Yoast / wordpress-seo

Yoast SEO for WordPress
https://yoast.com/wordpress/plugins/seo/
Other
1.78k stars 893 forks source link

Sentences containing ` ` are not highlighted in Consecutive sentences and Keyphrase distribution assessments #19776

Open FAMarfuaty opened 1 year ago

FAMarfuaty commented 1 year ago

Please give us a description of what happened

Sentences that contain   are not highlighted in Consecutive sentences assessment. Please note however, the same sentence is highlighted in Passive voice assessment for example if it's a passive sentence.

To Reproduce

Step-by-step reproduction instructions

  1. Install and activate Yoast SEO
  2. Create a post
  3. Add a text to the post, at least 300 words
  4. Add the following sentences
Apples have been grown for thousands of years in Asia and Europe and were brought to North America by European colonists. Apples have religious and mythological significance in many cultures, including Norse, Greek, and European Christian tradition. Apples grown from seed tend to be very different from those of their parents, and the resultant fruit frequently lacks desired characteristics.

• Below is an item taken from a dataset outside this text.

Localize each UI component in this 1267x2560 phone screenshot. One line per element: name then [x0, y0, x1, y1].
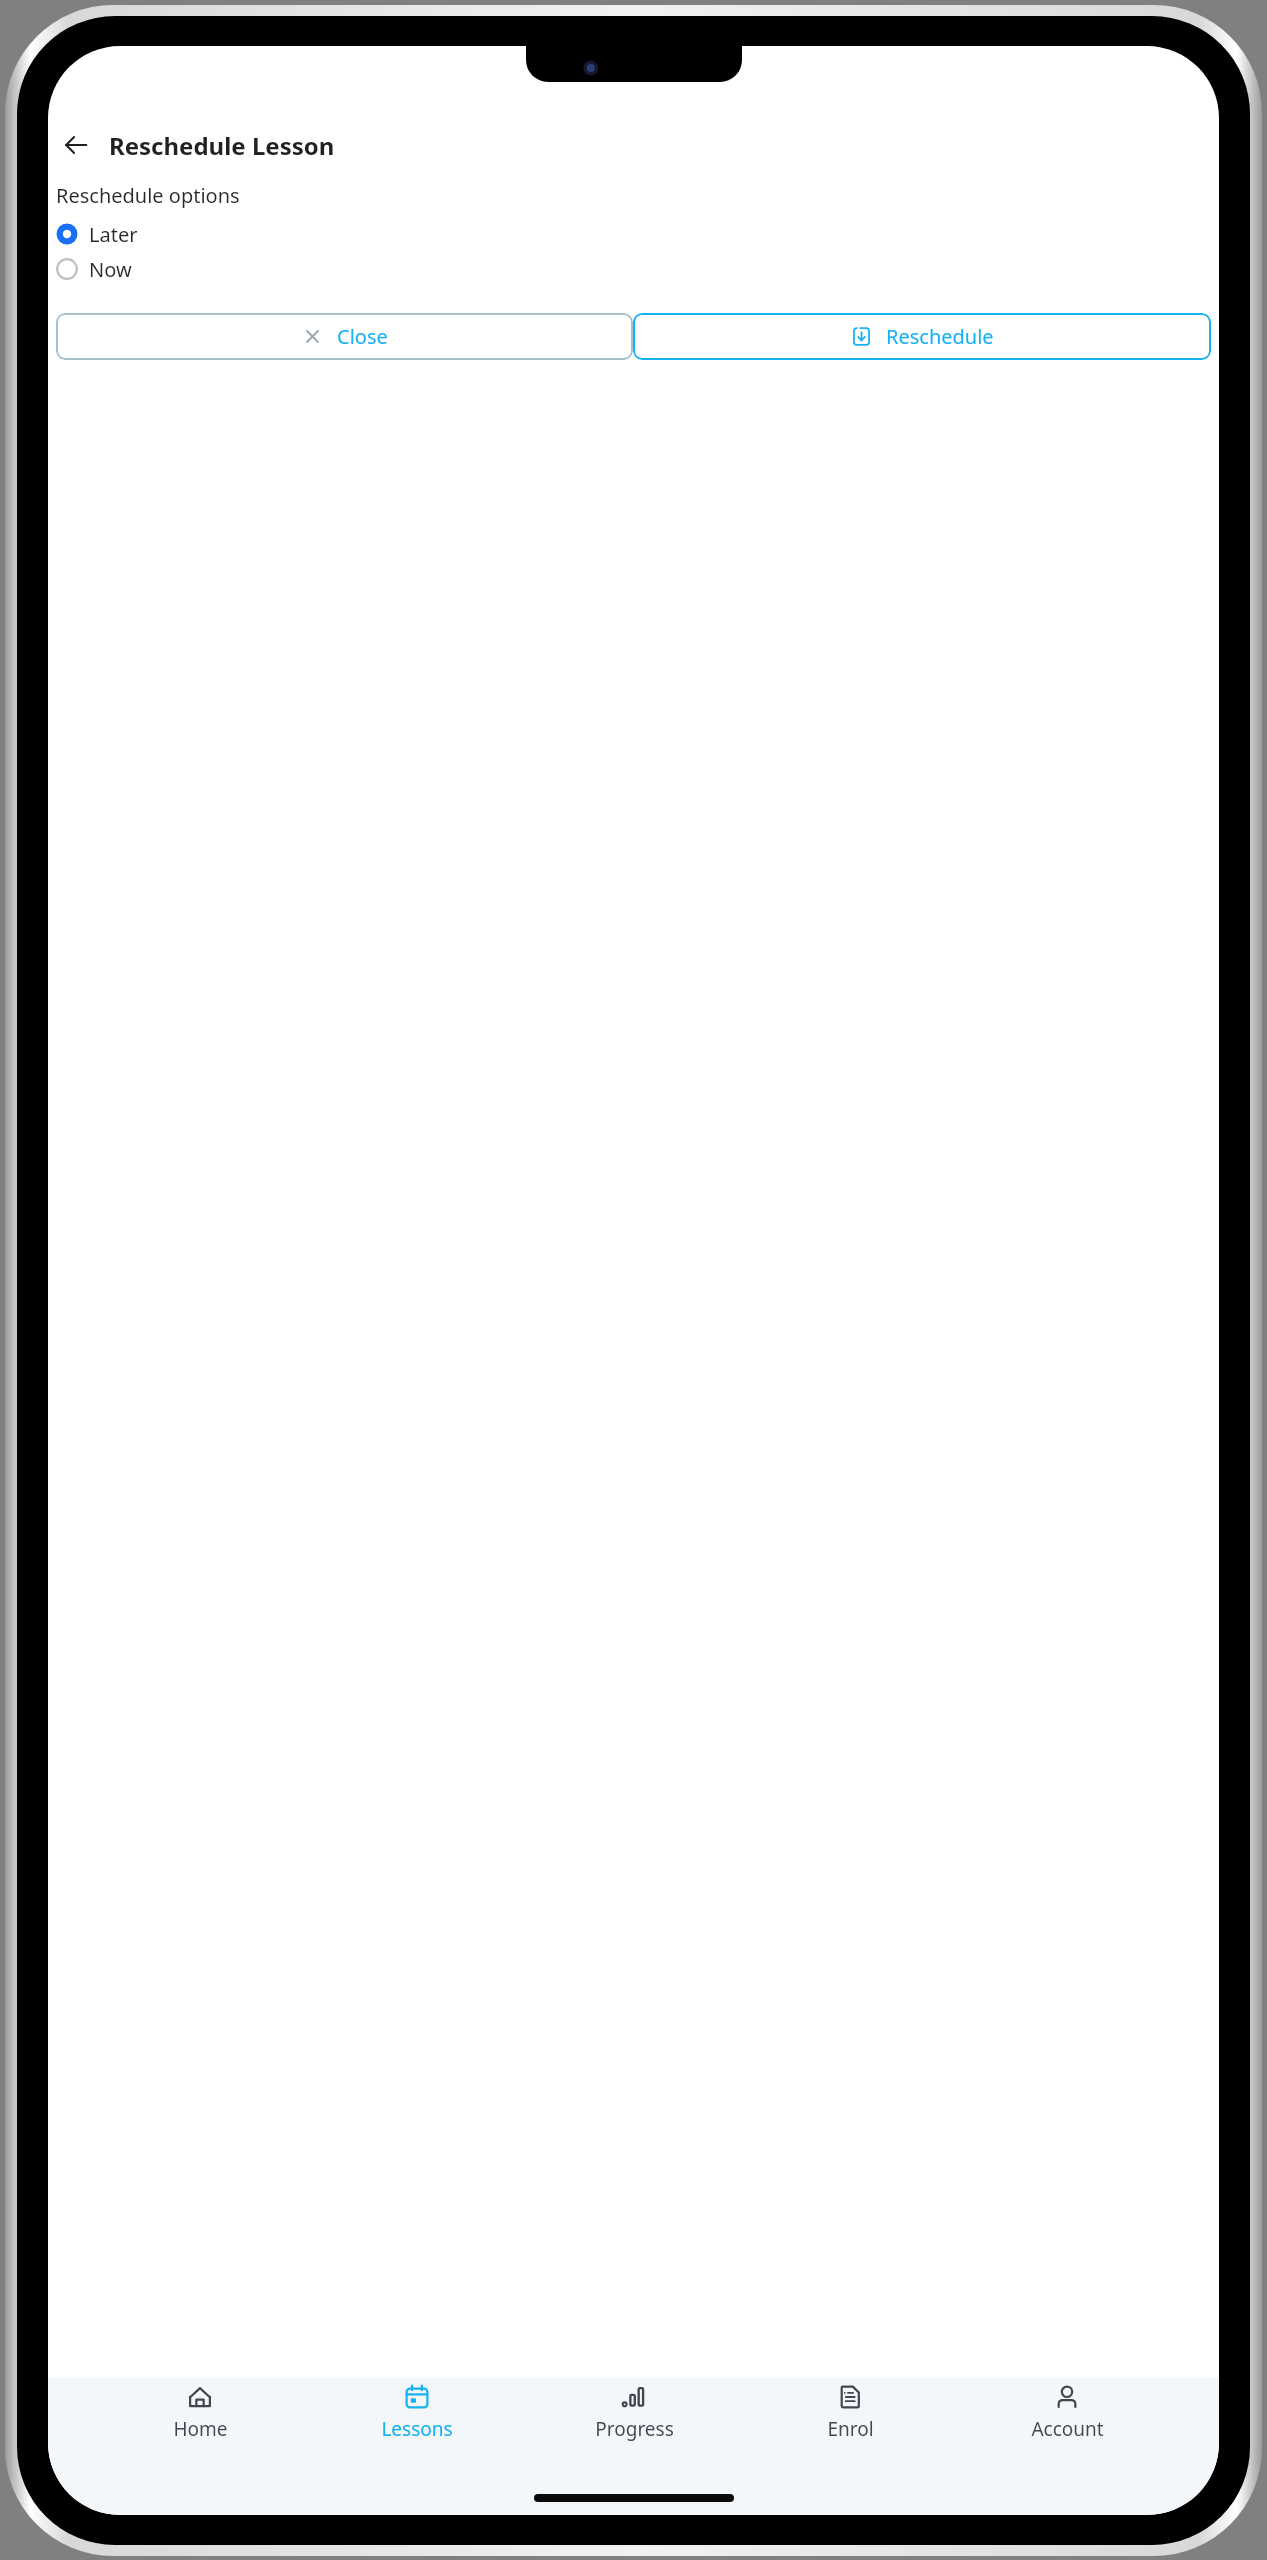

NOTE: add the sentences above in HTML/Code editor mode

  1. Go to Consecutive sentences assessment, confirm that it recognises an occurrence of consecutive sentences with the same word beginning
  2. Click on the eye icon
  3. Confirm that the sentences that contain   are not highlighted

Expected results

  1. The sentences that contain   are highlighted in the Consecutive sentences assessment

Actual results

  1. The sentences that contain   are NOT highlighted in the Consecutive sentences assessment

Screenshots, screen recording, code snippet

If possible, please provide a screenshot, a screen recording or a code snippet which demonstrates the bug.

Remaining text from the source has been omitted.